Mitchell said that Vyvyan Ayrs and Robert Frobisher were inspired by English composer Frederick Delius and his amanuensis Eric Fenby. He has also noted the influence of Russell Hoban's novel Riddley Walker on the Sloosha's Crossin' story.

==Reception==
The BBC's Keily Oakes said that although the book's structure could be challenging, "David Mitchell has taken six wildly different stories ... and melded them into one fantastic and complex work." Kirkus Reviews called it "sheer storytelling brilliance." Laura Miller of The New York Times compared it to the "perfect crossword puzzle," in that it was challenging to read but still fun. The Observers Hephzibah Anderson called it "exhilarating" and commented positively on the links between the stories. In a review for The Guardian, Booker Prize winner A. S. Byatt wrote that it gave "a complete narrative pleasure that is rare." The Washington Posts Jeff Turrentine called it "a highly satisfying, and unusually thoughtful, addition to the expanding 'puzzle book' genre." In its "Books Briefly Noted" section, The New Yorker called it "virtuosic." Marxist literary critic Fredric Jameson found its new, science fiction-inflected variation on the historical novel now "defined by its relation to future fully as much as to past." Richard Murphy said in the Review of Contemporary Fiction that Mitchell had taken core values from his previous novels and built upon them.

Criticism focused on the book's failure to meet its lofty goals. F&SF reviewer Robert K. J. Killheffer praised Mitchell's "talent and inventiveness and willingness to adopt any mode or voice that furthers his ends," but noted that "for all its pleasures, Cloud Atlas falls short of revolutionary." Theo Tait of The Daily Telegraph gave the novel a mixed review, focusing on its clashing themes, saying that while it "effectively [pastiches] everything from Victorian travelogue to corporate kill-speak to airport thriller" the book "spends half its time wanting to be The Simpsons and the other half the Bible."

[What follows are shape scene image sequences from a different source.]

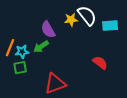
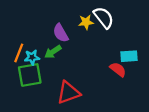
cyan rectangle: (110, 26) -> (129, 56), moved
green square: (20, 68) -> (30, 75), size x1.6

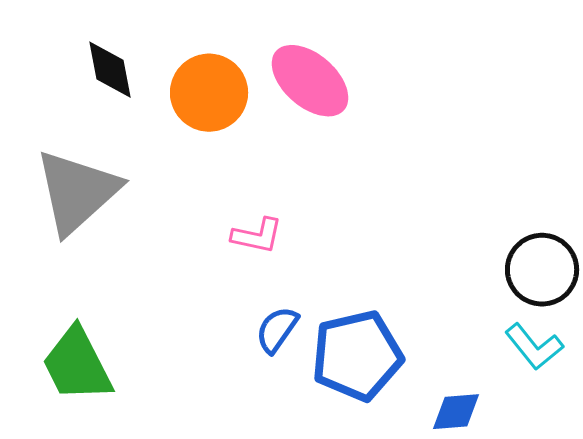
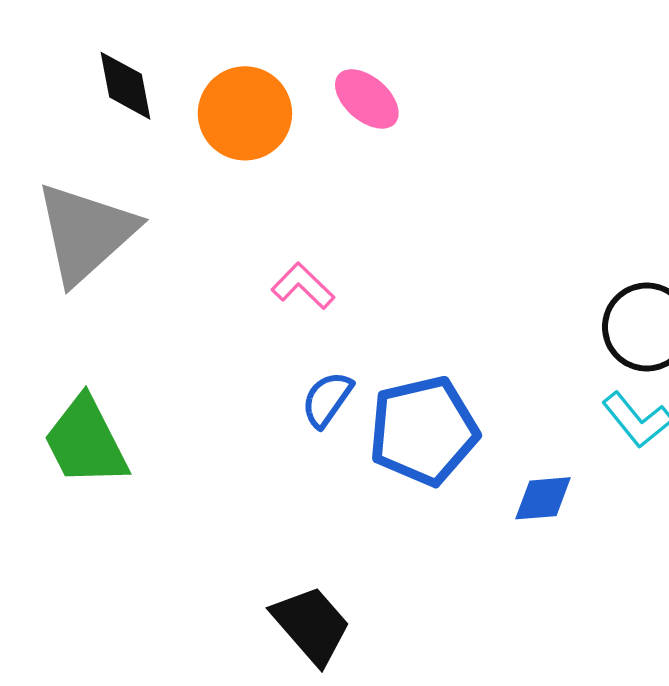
pink ellipse: (310, 81) -> (367, 99), size x0.7
pink L-shape: (257, 236) -> (303, 286), turned -148

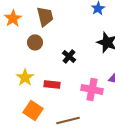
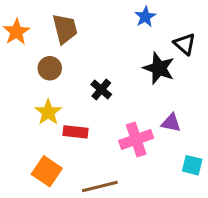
yellow star: (25, 77) -> (48, 112), moved
pink cross: (92, 89) -> (136, 139), turned -30

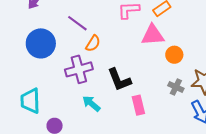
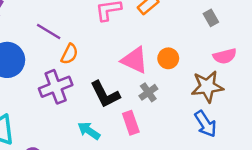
pink triangle: (153, 35) -> (135, 60), moved, turned 35
gray cross: (176, 87) -> (148, 92), moved, turned 35
cyan arrow: (91, 104) -> (89, 131), moved

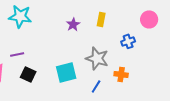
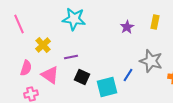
cyan square: (66, 72) -> (107, 87), moved
blue line: (96, 86) -> (128, 75), moved

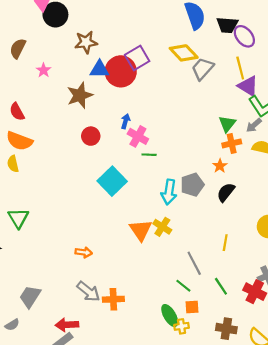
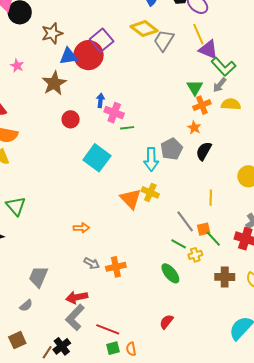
gray arrow: (88, 291) -> (92, 263), size x0.7
orange square: (192, 307) -> (204, 229), moved
yellow cross: (182, 326) -> (195, 255), moved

In 2019, Cloud Atlas was ranked 9th on The Guardians list of the 100 best books of the 21st century.

In 2020, Bill Gates recommended it as part of his Summer Reading List.

== Awards and nominations ==
The book won the Literary Fiction Award at the 2005 British Book Awards and the Richard & Judy Book of the Year Award. It was shortlisted for the Booker Prize. It was nominated for the Nebula Award for Best Novel in 2004, and the Arthur C. Clarke Award in 2005.

==Structure and style==
The book has been described as incorporating elements of metafiction, historical fiction, contemporary fiction, (post)apocalyptic writing and science fiction into its narrative. The book's style was inspired by Italo Calvino's If on a winter's night a traveler, which contains several incomplete, interrupted narratives. Mitchell's innovation was to add a 'mirror' in the centre of his book so that each story could be brought to a conclusion.

Mitchell has said of the book:

Literally all of the main characters, except one, are reincarnations of the same soul in different bodies throughout the novel identified by a birthmark ... that's just a symbol really of the universality of human nature. The title itself Cloud Atlas, the cloud refers to the ever changing manifestations of the Atlas, which is the fixed human nature which is always thus and ever shall be. So the book's theme is predacity, the way individuals prey on individuals, groups on groups, nations on nations, tribes on tribes. So I just take this theme and in a sense reincarnate that theme in another context ...

==Textual variations==
Academic Martin Paul Eve noticed significant differences in the American and British editions of the book while writing a paper on the book. He noted "an astonishing degree" of variance and that "one of the chapters was almost entirely rewritten". According to Mitchell, who authorized both editions, the differences emerged because the editor assigned to the book at its US publisher left their job, leaving the US version un-edited for a considerable period. Meanwhile, Mitchell and his editor and copy editor in the UK continued to make changes to the manuscript. However, those changes were not passed on to the US publisher, and similarly, when a new editor was assigned to the book at the US publisher and made his own changes, Mitchell did not ask for those to be applied to the British edition, which was very close to being sent to press. Mitchell said: "Due to my inexperience at that stage in my three-book 'career', it hadn't occurred to me that having two versions of the same novel appearing on either side of the Atlantic raises thorny questions over which is definitive, so I didn't go to the trouble of making sure that the American changes were applied to the British version (which was entering production by that point probably) and vice versa."

==Film adaptation==

The novel was adapted to film by directors Tom Tykwer and the Wachowskis. With an ensemble cast to cover the multiple storylines, production began in September 2011 at Studio Babelsberg in Germany. The film was released in North America on 26 October 2012. In Mitchell's October 2012 Wall Street Journal article "Translating Cloud Atlas Into the Language of Film," he compared the adapters' work to translating a work into another language.